All of these ideas will need some PDSA, to test out different streaming, case mixes, pathways, processes, standard work etc, and reviews to see what is learnt. This is very difficult in unstable processes, and reducing variation needs a lot of commitment, persistence and effort. Overtime, more sophisticated measures can be used such as process capability (CpK) to measure the ability of a process to meet its requirements, robustly and reliability as a ratio of actual variation against specified (or required) variation. (There are also lots of other things that can help, but as I said this is just an initial outline. There are other things that are important with variation such as process stability as hinted at, but I can’t fit it all in one blog).
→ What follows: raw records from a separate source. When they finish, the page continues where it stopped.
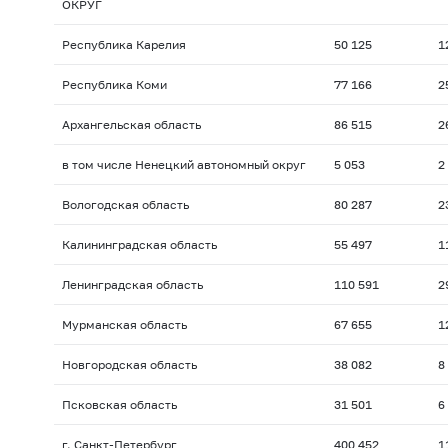
ОКРУГ
Республика Карелия
50 125
1
Республика Коми
77 166
2
Архангельская область
86 515
2
в том числе Ненецкий автономный округ
5 053
2
Вологодская область
80 287
2
Калининградская область
55 497
1
Ленинградская область
110 591
2
Мурманская область
67 655
1
Новгородская область
38 082
8
Псковская область
31 501
6
г. Санкт-Петербург
400 452
1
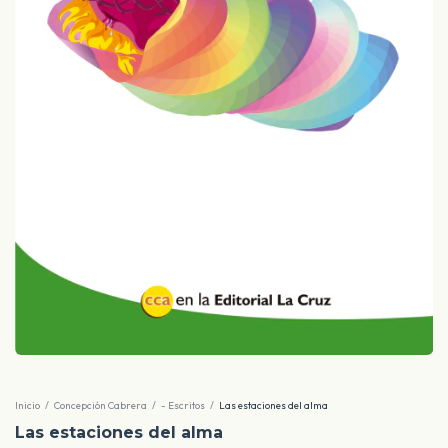
Inicio
/
Concepción Cabrera
/
- Escritos
/
Las estaciones del alma
Las estaciones del alma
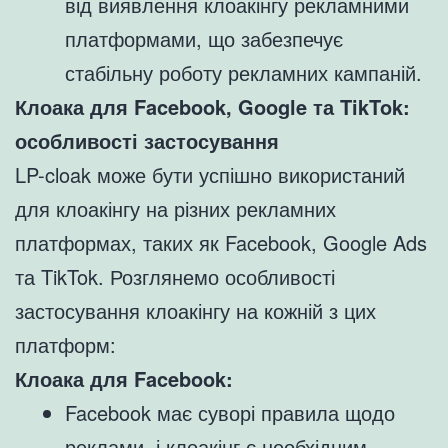
від виявлення клоакінгу рекламними
платформами, що забезпечує
стабільну роботу рекламних кампаній.
Клоака для Facebook, Google та TikTok:
особливості застосування
LP-cloak може бути успішно використаний
для клоакінгу на різних рекламних
платформах, таких як Facebook, Google Ads
та TikTok. Розглянемо особливості
застосування клоакінгу на кожній з цих
платформ:
Клоака для Facebook:
Facebook має суворі правила щодо
реклами, і клоакінг є необхідним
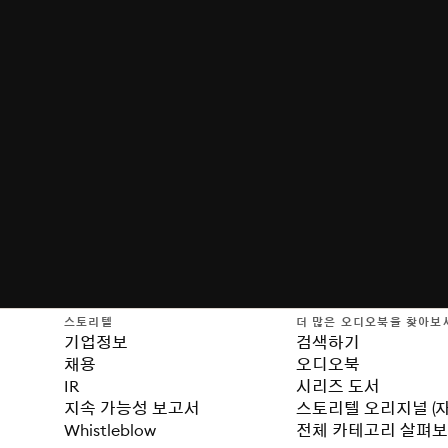
스토리텔
더 많은 오디오북을 찾아보
기업정보
검색하기
채용
오디오북
IR
시리즈 도서
지속 가능성 보고서
스토리텔 오리지널 (
Whistleblow
전체 카테고리 살펴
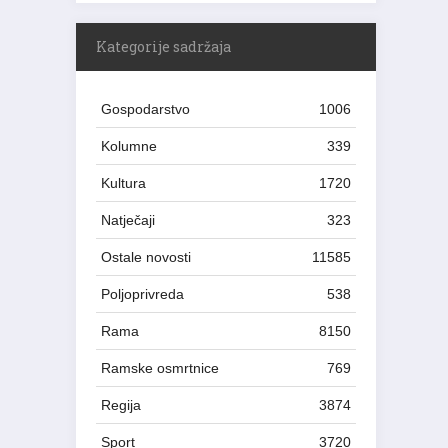
Kategorije sadržaja
Gospodarstvo
1006
Kolumne
339
Kultura
1720
Natječaji
323
Ostale novosti
11585
Poljoprivreda
538
Rama
8150
Ramske osmrtnice
769
Regija
3874
Sport
3720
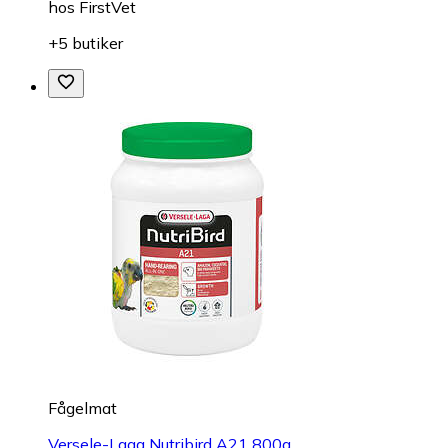
hos
FirstVet
+5 butiker
Fågelmat
Versele-Laga Nutribird A21 800g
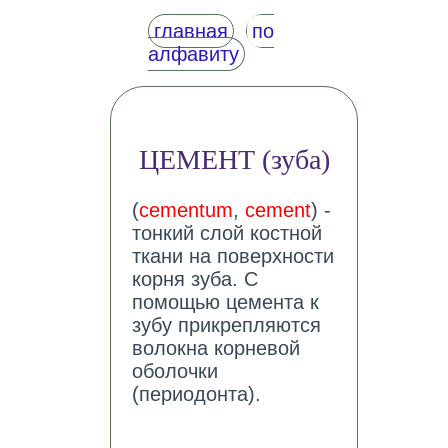
главная
по
алфавиту
ЦЕМЕНТ (зуба)
(
cementum
,
cement
) -
тонкий слой костной
ткани на поверхности
корня зуба. С
помощью цемента к
зубу прикрепляются
волокна корневой
оболочки
(периодонта).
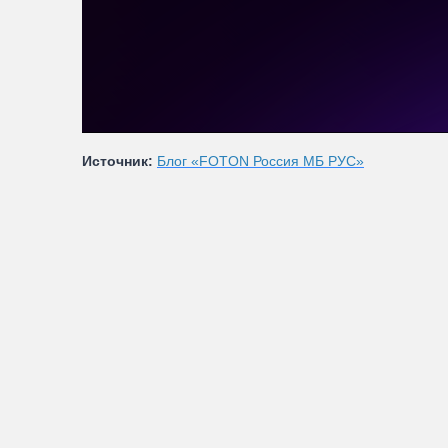
Источник:
Блог «FOTON Россия МБ РУС»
The reduction of Muri is a very important aspect of waste removal and quality improvement, yet it can remain unaddressed. For systems able to lower the impact of the waste of variation on their processes, the higher their flexibility and resilience to respond to changes in customer demand and/or the environment, and the safer their processes and services.
^ Inventory size equations that can used to work out optimum inventory sizes. If you want a bigger just-in-case safety factor e.g. for resilience and redundancy, then you probably will need a bigger buffer, and be willing to pay for that larger capacity and you calculate the inventory size accordingly. As an undergraduate I was taught an engineers rule of thumb of a safety factor of 2, but I’m sure this has moved on and more sophisticated now, and the size in the end, is a leadership choice.